Bug 61818 - OCSP "SSLUseStapling on" completely blocking the server when something is off with the responder
Summary: OCSP "SSLUseStapling on" completely blocking the server when something is off...
Status: NEW
Alias: None
Product: Apache httpd-2
Classification: Unclassified
Component: mod_ssl (show other bugs)
Version: 2.4.29
Hardware: PC Mac OS X 10.1
: P2 normal (vote)
Target Milestone: ---
Assignee: Apache HTTPD Bugs Mailing List
URL:
Keywords:
Depends on:
Blocks:
 
Reported: 2017-11-26 12:57 UTC by Raffaele Sandrini
Modified: 2020-03-02 18:03 UTC (History)
0 users



Attachments
Effect on workers & connections (203.14 KB, image/png)
2020-03-02 17:57 UTC, tomasz.konefal
Details

Note You need to log in before you can comment on or make changes to this bug.
Description Raffaele Sandrini 2017-11-26 12:57:08 UTC
This will be a somewhat fuzzy issue because I don't have much data. Please accept my apologies for that.

Today our production site went offline because it was impossible to connect to it using TLS. The httpd error log just showed this error: 

AH01941: stapling_renew_response: responder error

without any supporting information. There was no indication that some name could not be resolved or some IP not be reached.

The server is using the event MPM and pretty quickly all slots were in status "R" and the server reported:

AH00484: server reached MaxRequestWorkers setting, consider raising the MaxRequestWorkers setting
and
AH03490: scoreboard is full, not at MaxRequestWorkers.Increase ServerLimit.

Hence, the site was offline.

Our stapling configuration:

SSLUseStapling on
SSLStaplingResponderTimeout 5
SSLStaplingReturnResponderErrors off
SSLStaplingCache shmcb:/var/run/ocsp(128000)

I am not an export but from this configuration and the supporting documentation I conclude that this situation should never have happened. Even with the OCSP server not being available it should have just continued without "stapling" the response.

Hence, this bug report.

Note 1: The certificate in question is issued by GoDaddy EV CA and I could personally not confirm any issue with their OCSP service.
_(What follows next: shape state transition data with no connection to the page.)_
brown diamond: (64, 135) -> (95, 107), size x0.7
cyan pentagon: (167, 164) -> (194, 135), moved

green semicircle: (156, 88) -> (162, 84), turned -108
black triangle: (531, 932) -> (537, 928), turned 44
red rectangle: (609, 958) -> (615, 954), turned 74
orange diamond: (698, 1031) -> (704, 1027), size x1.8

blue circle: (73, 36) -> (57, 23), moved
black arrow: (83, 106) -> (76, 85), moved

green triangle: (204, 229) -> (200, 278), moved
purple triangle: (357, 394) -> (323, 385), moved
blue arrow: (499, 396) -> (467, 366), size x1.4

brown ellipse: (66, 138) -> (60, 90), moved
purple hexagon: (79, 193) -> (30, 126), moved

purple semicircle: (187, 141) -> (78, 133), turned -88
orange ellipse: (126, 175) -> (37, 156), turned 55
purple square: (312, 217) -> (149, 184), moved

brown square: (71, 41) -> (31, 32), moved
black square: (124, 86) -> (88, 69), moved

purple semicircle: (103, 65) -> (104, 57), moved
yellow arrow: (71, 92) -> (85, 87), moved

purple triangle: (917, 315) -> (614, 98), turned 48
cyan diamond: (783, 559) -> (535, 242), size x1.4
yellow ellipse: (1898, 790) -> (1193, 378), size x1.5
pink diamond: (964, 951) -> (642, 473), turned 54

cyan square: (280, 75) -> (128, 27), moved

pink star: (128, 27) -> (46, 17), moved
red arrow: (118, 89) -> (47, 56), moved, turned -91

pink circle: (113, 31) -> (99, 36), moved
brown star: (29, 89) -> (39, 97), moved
Note 2: At the same time vhosts using Let's Encrypt certificates still worked with stapling enabled leading to the conclusion that there was something up with GoDaddy. However as stated above, the error log did not indicate anything.
Comment 1 Christophe JAILLET 2017-11-26 15:20:51 UTC
This is odd.
All paths that lead to this error (AH01941) seem to have some additional information logged at APLOG_ERR level.
Comment 2 Raffaele Sandrini 2017-11-26 16:50:53 UTC
I just rescanned the log files, vhost specific and server log file, and I could not find any other related messages than the ones mentioned above (AH01941, AH00484 and AH03490).

Also to add, I restarted Apache several times and consistently got into that state until I eventually disabled OCSP stapling (setting "SSLUseStapling off").
Comment 3 tomasz.konefal 2020-03-02 17:57:01 UTC
Created attachment 37055 [details]
Effect on workers & connections
Comment 4 tomasz.konefal 2020-03-02 18:03:48 UTC
One of our hosted sites has a certificate with crl.usertrust.com (151.139.128.14) as a CRL Distribution point and ocsp.usertrust.com (151.139.128.14) for OCSP in the Authority Information Access field.

We are able to reproduce symptoms like this when the above IP is blocked outbound from the web server.

Please see the above attached image indicating what happens to the worker threads and connection count when the block is enabled (~09h42) and later disabled (~09h52).

Unfortunately, there are no meaningful logs to go along with this.